ダビッド・トゥエスタ経済財政相が6月4日、選択消費税(ISC)の増税に反対するデモやストの影響が広がる中、辞任した。4月のマルティン・ビスカラ新政権発足時からわずか2カ月での辞任となった。ペルーでは、クチンスキー前政権以降、辞任した経済財政相は4人目となり、持続的な経済政策運営に支障を来している。ビスカラ政権下ではコルドバ生産相に続き、2人目の閣僚辞任だ。なお、6月7日にカルロス・オリバ新経済財政相が就任した。

持続的成長を目指す経済政策に変更はなし

ビスカラ大統領は、経済財政相の交代による経済政策の方向性に変更はない旨を強調した。また、新政権発足以降、経済は上向いており、経済財政省試算で4月のGDP成長率を6%と見込むほか、5月の月間インフレ率が0.04%とインフレターゲットを大幅に下回る水準にあり、安定かつ持続的な経済成長への懸念はないとした。
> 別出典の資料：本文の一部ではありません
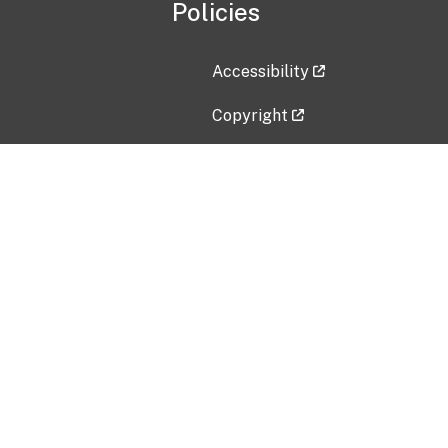
Policies
Accessibility
Copyright
Disclaimer
Privacy Policy
Freedom of Information Act (F
Vulnerability Disclosure Policy
No Fear Act Data
Contact Us
Submit an issue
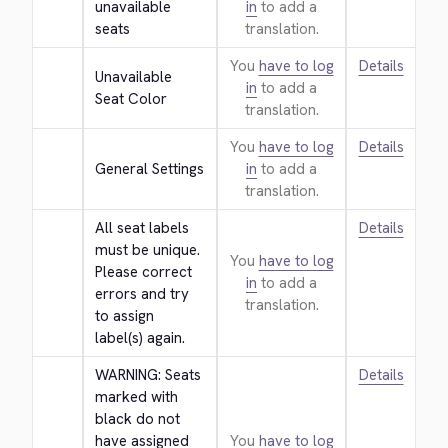
unavailable 
in
to add a
seats
translation.
You
have to log
Details
Unavailable 
in
to add a
Seat Color
translation.
You
have to log
Details
General Settings
in
to add a
translation.
All seat labels 
Details
must be unique. 
You
have to log
Please correct 
in
to add a
errors and try 
translation.
to assign 
label(s) again.
WARNING: Seats 
Details
marked with 
black do not 
have assigned 
You
have to log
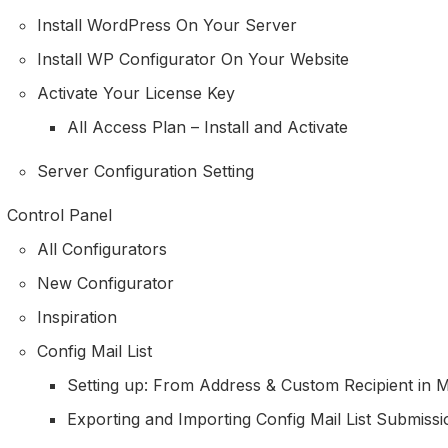
Install WordPress On Your Server
Install WP Configurator On Your Website
Activate Your License Key
All Access Plan – Install and Activate
Server Configuration Setting
Control Panel
All Configurators
New Configurator
Inspiration
Config Mail List
Setting up: From Address & Custom Recipient in Ma
Exporting and Importing Config Mail List Submissi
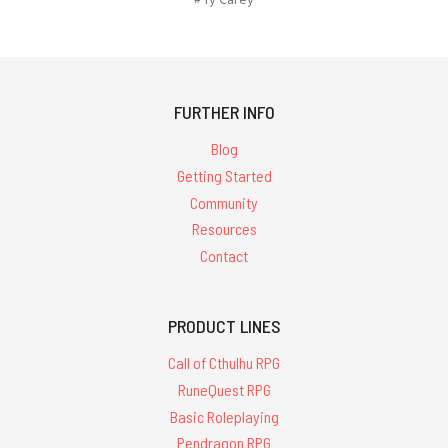
FURTHER INFO
Blog
Getting Started
Community
Resources
Contact
PRODUCT LINES
Call of Cthulhu RPG
RuneQuest RPG
Basic Roleplaying
Pendragon RPG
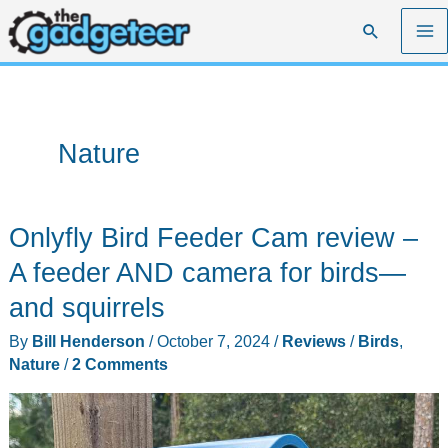
Skip
Search
to
content
Nature
Onlyfly Bird Feeder Cam review –
A feeder AND camera for birds—
and squirrels
By
Bill Henderson
/
October 7, 2024
/
Reviews
/
Birds
,
Nature
/
2 Comments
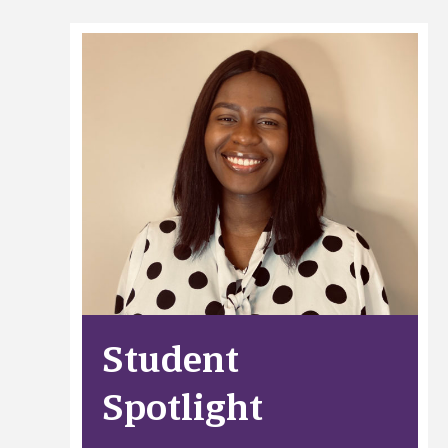
Student
Spotlight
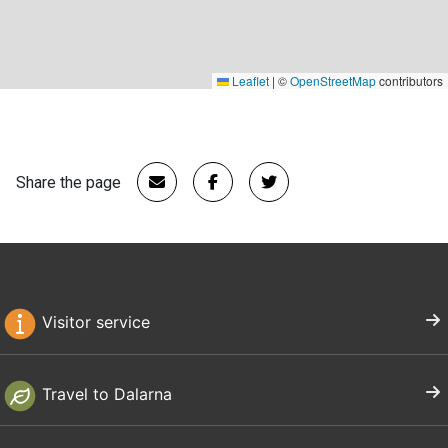
Leaflet
|
©
OpenStreetMap
contributors
Share the page
Visitor service
Travel to Dalarna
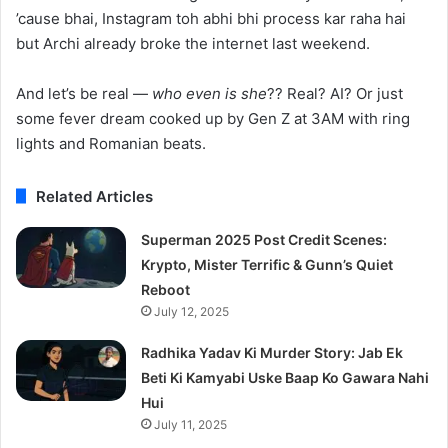
’cause bhai, Instagram toh abhi bhi process kar raha hai
but Archi already broke the internet last weekend.
And let’s be real —
who even is she
?? Real? AI? Or just
some fever dream cooked up by Gen Z at 3AM with ring
lights and Romanian beats.
Related Articles
Superman 2025 Post Credit Scenes:
Krypto, Mister Terrific & Gunn’s Quiet
Reboot
July 12, 2025
Radhika Yadav Ki Murder Story: Jab Ek
Beti Ki Kamyabi Uske Baap Ko Gawara Nahi
Hui
July 11, 2025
オリバ新経済財政相は、ウマラ政権下で住宅建設上下水道省副大臣やペルー中央準備銀行常任理事を務めたほか、米州開発銀行(IDB)勤務歴も有し、エコノミストとしての手腕に定評がある。全国経営者団体連合会(CONFIEP)のベナビデス会長は、拙速な経済政策の導入は民間投資に悪影響を与えるとし、オリバ氏との対話を求めている。

増税に対し産業界からは批判や要望

全国工業協会(SNI)は増税を受けて、全国紙の1面を用いて政府への反論を掲載した。財政赤字問題は、税収増のみならず歳出カットや徴税率の上昇など多角的な対策が必要であると反発している。また、ISC税の増税が行われたことは企業の競争力の悪化を招く上に、600万人超の雇用を抱える製造分野におけるコスト増が、フォーマル就労にもマイナスの影響が及ぶものと訴える。

なお、燃料への増税は製造業や交通部門など幅広く影響するため、産業界は交通部門に対する還付税の導入を求めている。

度重なる閣僚交代劇で、太平洋同盟の中で最もインフラ整備が遅れているペルー政府の機動力欠如を不安視する声も、企業から聞こえている。